According to a field survey carried out in 2004, the newly sighted bird on the island was the Calayan rail Gallirallus calayanensis. Apart from this, the other species recorded during the field visit were:

- white-browed crake (Porzana cinerea)
- Bukidnon woodcock (Scolopax bukidnonensis)
- Taiwan green pigeon (Treron formosae filipina)
- Philippine cuckoo dove
- Macropygia amboinensis or Macropygia tenuirostris
- Asian koel (Eudynamys scolopacea)
- Philippine coucal (Centropus viridis)
- swallow Hirundo rustica
- swallow Hirundo daurica
- swallow Hirundo striolata
- grey heron (Ardea cinerea)
- great egret (Casmerodius albus)
- little egret (Egretta garzetta)
- osprey (Pandion haliaetus)
- grey-faced buzzard (Butastur indicus)
- buff-banded rail (Gallirallus philippensis)
- barred rail (Gallirallus torquatus)
- white-breasted waterhen (Amaurornis phoenicurus)
- greater painted-snipe (Rostratula benghalensis)
- Kentish plover (Charadrius alexandrines)
- greater sand plover (Charadrius leschenaultia)
- Eurasian whimbrel (Numenius phaeopus)
- common greenshank (Tringa nebularia)
- grey-tailed tattler (Heteroscelus brevipes)

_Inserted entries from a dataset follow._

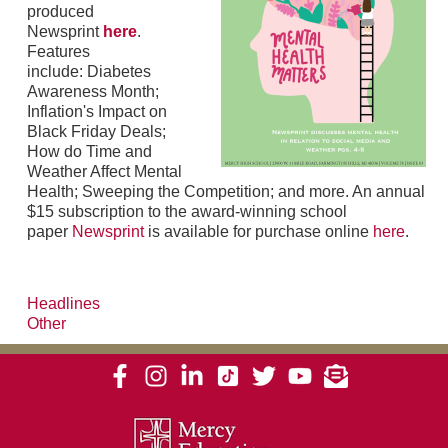
produced
Newsprint
here
.
Features
include: Diabetes
Awareness Month;
Inflation's Impact on
Black Friday Deals;
How do Time and
Weather Affect Mental
Health; Sweeping the Competition; and more. An annual
$15 subscription to the award-winning school
paper
Newsprint
is available for purchase online
here
.
Headlines
Other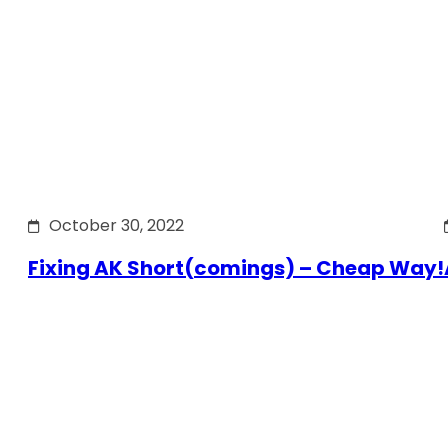
October 30, 2022
Fixing AK Short(comings) – Cheap Way!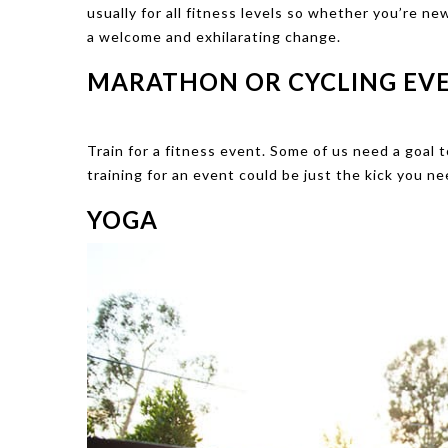
usually for all fitness levels so whether you’re ne
a welcome and exhilarating change.
MARATHON OR CYCLING EV
Train for a fitness event. Some of us need a goal 
training for an event could be just the kick you n
YOGA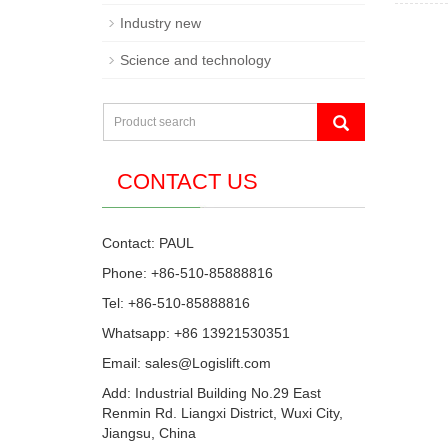
Industry new
Science and technology
CONTACT US
Contact: PAUL
Phone: +86-510-85888816
Tel: +86-510-85888816
Whatsapp: +86 13921530351
Email:
sales@Logislift.com
Add: Industrial Building No.29 East
Renmin Rd. Liangxi District, Wuxi City,
Jiangsu, China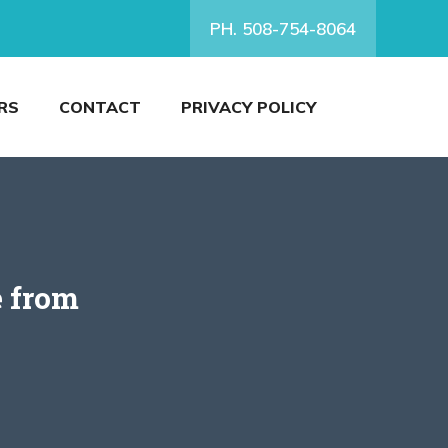
PH. 508-754-8064
RS
CONTACT
PRIVACY POLICY
e from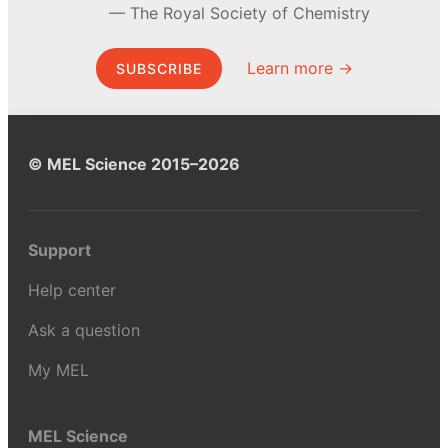
The Royal Society of Chemistry
Learn more →
SUBSCRIBE
© MEL Science 2015–2026
Support
Help center
Ask a question
My MEL
MEL Science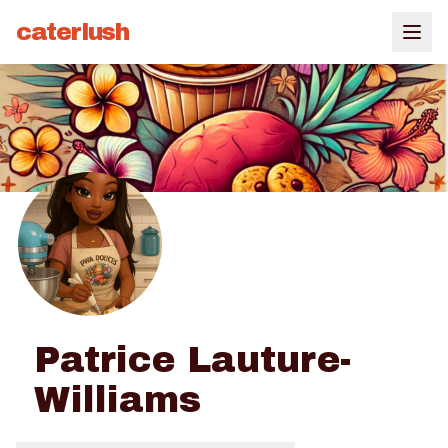
caterlush
Patrice Lauture-
Williams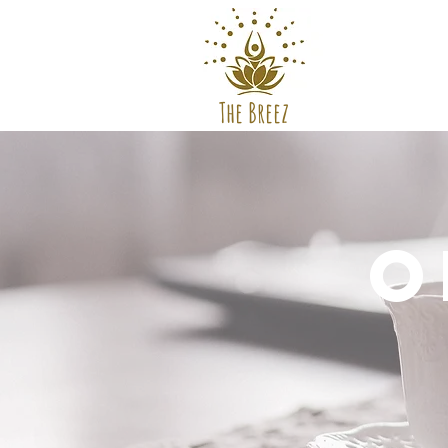
The Breez
O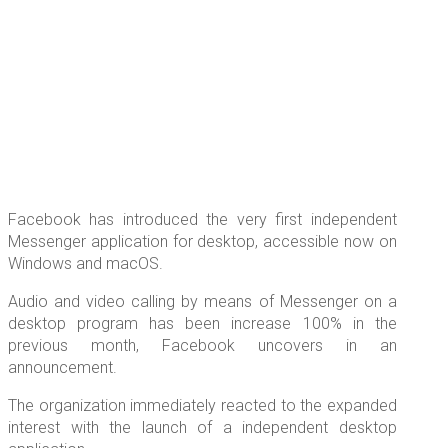
Facebook has introduced the very first independent
Messenger application for desktop, accessible now on
Windows and macOS.
Audio and video calling by means of Messenger on a
desktop program has been increase 100% in the
previous month, Facebook uncovers in an
announcement.
The organization immediately reacted to the expanded
interest with the launch of a independent desktop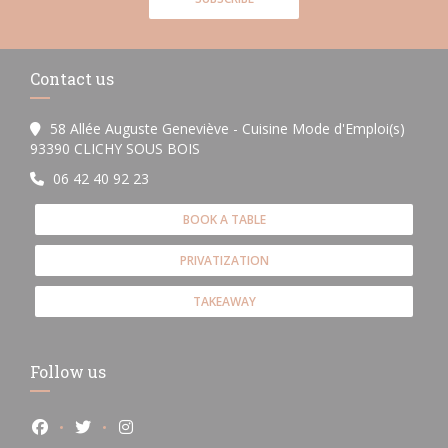
Contact us
58 Allée Auguste Geneviève - Cuisine Mode d'Emploi(s)
((opens in a new window))
93390 CLICHY SOUS BOIS
06 42 40 92 23
BOOK A TABLE
PRIVATIZATION
TAKEAWAY
Follow us
Facebook ((opens in a new window))
Twitter ((opens in a new window))
Instagram ((opens in a new window))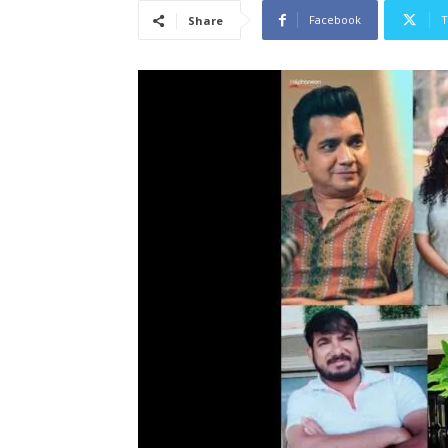
Facebook
T
Share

- ruddy turnstone (Arenaria interpres)
- spotted dove (Spilopelia chinensis)
- fork-tailed swift (Apus pacificus kanoi)
- house swift (Apus affinis)
- collared kingfisher (Todiramphus chloris)

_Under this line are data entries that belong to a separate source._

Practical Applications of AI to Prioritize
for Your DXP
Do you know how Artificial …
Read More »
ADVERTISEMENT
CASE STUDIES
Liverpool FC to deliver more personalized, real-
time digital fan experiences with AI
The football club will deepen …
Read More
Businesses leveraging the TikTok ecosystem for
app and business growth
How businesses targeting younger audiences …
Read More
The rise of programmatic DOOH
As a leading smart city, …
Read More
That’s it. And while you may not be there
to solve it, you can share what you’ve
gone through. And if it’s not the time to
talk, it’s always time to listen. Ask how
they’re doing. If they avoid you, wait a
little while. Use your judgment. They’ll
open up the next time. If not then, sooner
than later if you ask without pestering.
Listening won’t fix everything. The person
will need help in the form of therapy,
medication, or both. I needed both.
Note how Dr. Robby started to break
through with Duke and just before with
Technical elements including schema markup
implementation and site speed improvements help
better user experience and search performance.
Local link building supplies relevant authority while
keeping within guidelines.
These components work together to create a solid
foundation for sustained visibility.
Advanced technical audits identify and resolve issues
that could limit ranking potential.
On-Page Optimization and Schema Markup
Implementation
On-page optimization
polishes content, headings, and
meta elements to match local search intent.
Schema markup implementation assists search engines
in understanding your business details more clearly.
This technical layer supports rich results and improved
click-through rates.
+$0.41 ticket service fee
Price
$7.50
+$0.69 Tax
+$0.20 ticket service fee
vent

- Pacific swallow (Hirundo tahitica)
- elegant tit (Parus elegans)
- orange-flanked bush robin (Tarsiger cyanurus)
- Asian glossy starling (Aplonis panayensis)
- crested myna (Acridotheres cristatellus)
- pygmy flowerpecker (Dicaeum pygmaeum)
- lowland white-eye (Zosterops meyeni)
- Eurasian tree sparrow (Passer montanus)

== Tourism ==
The Sibang Cove is known for the many ancient burial grounds, and many artifacts unearthed here are in the National Museum. The municipal administration of the island is developing the cove as an ecotourism destination. As the area is also one of the breeding grounds of the humpback whales, this aspect is also intended to be highlighted for whale watching by tourists.